Trademark registration is an important legal process that grants exclusive rights to a business or individual over the use of its brand or logo. Primarily, the registration process involves filing an application with the Indian Trade Marks Registry. The Registry will then examine the application, prepare an examination in writing and send a copy of the examination report to the applicant within 30 days. The Registry will either refuse or conditionally accept the application. There are two main grounds on which the Registry may refuse to register the trademark. These grounds are listed under Section 9 and Section 11 of the Indian Trade Marks Act, 1999.
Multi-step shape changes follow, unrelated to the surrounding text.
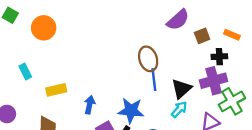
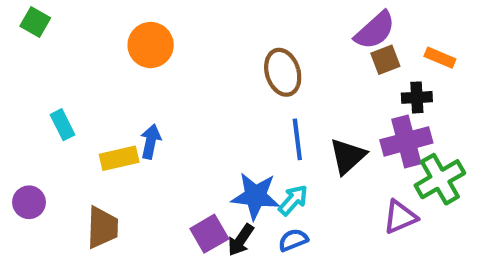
purple semicircle: (178, 20) -> (375, 30), moved
orange circle: (44, 28) -> (151, 45), moved
brown ellipse: (148, 59) -> (283, 72), moved
blue arrow: (90, 105) -> (151, 141), moved
cyan arrow: (179, 109) -> (293, 200), moved

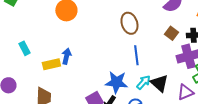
brown square: (385, 60) -> (171, 33), moved, turned -32
black triangle: (348, 156) -> (159, 83), moved, turned -36
cyan arrow: (293, 200) -> (143, 82), moved

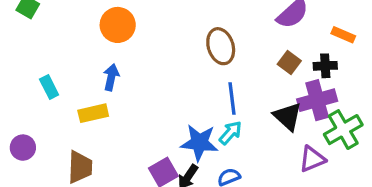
blue arrow: (66, 56) -> (111, 77), moved
cyan arrow: (143, 82) -> (230, 133), moved
black triangle: (159, 83) -> (288, 116), moved

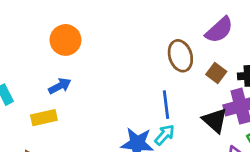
brown ellipse: (221, 46) -> (180, 56), moved
blue arrow: (111, 77) -> (60, 86), turned 50

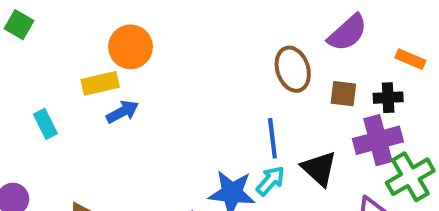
brown square: (216, 73) -> (343, 94), turned -30
yellow rectangle: (44, 118) -> (100, 83), moved
black triangle: (215, 120) -> (319, 169), moved

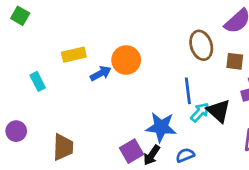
orange circle: (131, 47) -> (126, 60), moved
blue arrow: (122, 112) -> (101, 73), moved
cyan arrow: (270, 181) -> (200, 112), moved

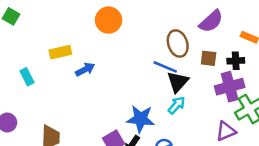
orange circle: (126, 60) -> (109, 20), moved
blue line: (188, 91) -> (165, 67), moved, turned -60
black triangle: (219, 111) -> (178, 82), moved, turned 30

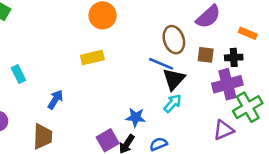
yellow rectangle: (60, 52) -> (92, 57), moved
blue arrow: (85, 69) -> (55, 100), moved, turned -30
blue star: (141, 119) -> (136, 117), size x0.7

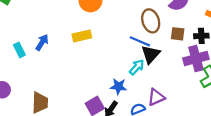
blue arrow: (55, 100) -> (42, 42), moved
cyan arrow: (173, 103) -> (137, 67), moved
purple triangle: (224, 130) -> (156, 97), moved

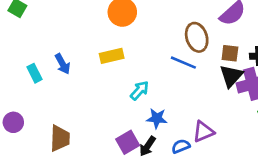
blue arrow: (42, 42) -> (62, 64), turned 119
black triangle: (151, 54) -> (231, 76), moved
cyan arrow: (137, 67) -> (140, 90), moved

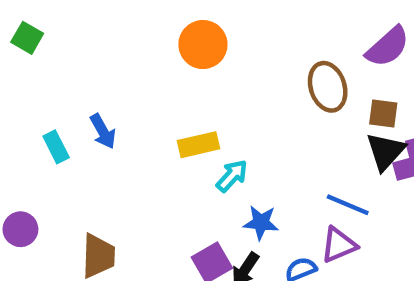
yellow rectangle: (112, 56) -> (199, 145), moved
blue line: (183, 63) -> (348, 205), moved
Section 9: Absolute grounds for refusal
Absolute refusal for trademark registration under Section 9 of the Act is made on the inherent qualities of the trademark. For example, a trademark that is lacking a distinctive character or consists exclusively of marks or indications that have become customary in the trade will be refused registration. Let’s say you try to register the trademark "Green Tea" for your tea business, it may be refused because the term "green tea" is too common and not distinctive enough to identify your business. This is because a trademark should be unique and distinct in order to differentiate it from other trademarks in the market.
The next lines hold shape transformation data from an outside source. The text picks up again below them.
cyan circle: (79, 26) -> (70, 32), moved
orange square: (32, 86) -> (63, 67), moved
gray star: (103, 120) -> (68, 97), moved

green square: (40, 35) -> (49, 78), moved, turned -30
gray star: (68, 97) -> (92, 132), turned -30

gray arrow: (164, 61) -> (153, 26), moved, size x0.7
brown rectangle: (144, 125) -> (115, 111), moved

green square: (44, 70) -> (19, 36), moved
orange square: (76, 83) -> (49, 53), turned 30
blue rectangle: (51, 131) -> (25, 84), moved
Additionally, a trademark that is likely to cause confusion or deception among consumers, either by its similarity to existing trademarks or by its descriptive or generic nature, will also be refused registration. This includes trademarks that make false claims about the products or services they represent. For example, if you try to register the trademark "100% Silk Sarees" for your saree business, but your sarees are not made from silk, your trademark is likely to be refused. Further, a mark cannot be registered if it contains any matter likely to hurt the religious susceptibilities of any class or section of the citizens of India or is scandalous or obscene. If a mark’s use is prohibited under the Emblems and Names (Prevention of Improper Use) Act, 1950, then it cannot be registered.
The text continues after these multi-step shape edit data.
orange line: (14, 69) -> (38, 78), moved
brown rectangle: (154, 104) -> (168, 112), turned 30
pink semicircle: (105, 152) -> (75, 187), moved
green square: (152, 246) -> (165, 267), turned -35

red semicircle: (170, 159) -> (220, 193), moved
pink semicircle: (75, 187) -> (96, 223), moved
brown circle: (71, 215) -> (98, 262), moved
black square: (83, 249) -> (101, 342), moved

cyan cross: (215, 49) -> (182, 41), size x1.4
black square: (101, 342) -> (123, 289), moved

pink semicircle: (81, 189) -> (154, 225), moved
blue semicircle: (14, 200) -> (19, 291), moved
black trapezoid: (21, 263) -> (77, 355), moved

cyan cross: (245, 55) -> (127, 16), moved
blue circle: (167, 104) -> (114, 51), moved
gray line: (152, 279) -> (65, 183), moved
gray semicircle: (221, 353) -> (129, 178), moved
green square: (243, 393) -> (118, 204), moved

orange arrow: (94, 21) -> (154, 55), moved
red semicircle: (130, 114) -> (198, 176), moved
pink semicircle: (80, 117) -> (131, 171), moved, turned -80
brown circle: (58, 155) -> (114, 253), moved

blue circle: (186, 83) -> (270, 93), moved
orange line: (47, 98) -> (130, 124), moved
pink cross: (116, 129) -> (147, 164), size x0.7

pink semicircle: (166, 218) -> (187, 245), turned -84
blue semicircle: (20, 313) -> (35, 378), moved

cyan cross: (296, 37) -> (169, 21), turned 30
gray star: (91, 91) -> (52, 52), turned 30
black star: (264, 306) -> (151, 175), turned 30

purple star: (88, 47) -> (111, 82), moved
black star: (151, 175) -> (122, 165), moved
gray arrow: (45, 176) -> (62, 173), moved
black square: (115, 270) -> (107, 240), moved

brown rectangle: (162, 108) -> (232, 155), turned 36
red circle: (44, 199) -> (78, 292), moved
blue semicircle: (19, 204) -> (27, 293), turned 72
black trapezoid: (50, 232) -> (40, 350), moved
Finally, marks that consist exclusively of shapes that result from the nature of the goods themselves, or of marks that are necessary to obtain a technical result or give substantial value to the goods, are also not capable of being registered. For example, if a pen has a unique shape that allows for a comfortable grip, the shape of the pen cannot be registered as a trademark because it is necessary to obtain a technical result - a comfortable grip.
Section 11 - Relative grounds for refusal
The relative grounds for refusal under Section 11 of the Act is based on the similarity between the applicant’s trademark and already registered trademarks. For example, a trademark that is identical or similar to an existing registered trademark will be refused registration. Let's say you want to register the trademark "Tasty Pie" for your bakery business. However, if there is already a registered trademark for "Tasty Pies" in the same industry, your application is likely to be refused, as the trademark is too similar to an existing registered trademark, and may lead to confusion among consumers.
While determining the similarity of trademarks, the nature of the goods and services to which they are applied is taken into account and also establishing the likelihood of confusion among the consumers in determining the similarity. The registration will be refused if the mark is similar to a well-known trademark that exists in India. The use of the mark is refused if it is prevented under the law of passing off or copyright laws.
If the trademark is similar or identical to an earlier trademark, it can still be registered if the earlier trademark has not acquired distinctiveness through use or has been abandoned or with the previous owner’s consent to the registration of the new trademark. The Registrar may refuse to register if the trademark would take unfair advantage of, or be detrimental to, the distinctive character or repute of the earlier trademark.
Trademark registration in India is a crucial process that involves meeting certain legal requirements and avoiding the grounds for refusal under the Trade Marks Act of 1999. By understanding the absolute and relative grounds for refusal, and ensuring that their trademark meets the legal requirements, applicants can increase the chances of their application being accepted and their brand being legally protected.
It is important to note that the onus is on the applicant to ensure that their trademark does not fall under any of the grounds for refusal. This includes conducting a thorough search of existing trademarks in the relevant industry and ensuring that the trademark is distinctive and not likely to cause confusion among consumers.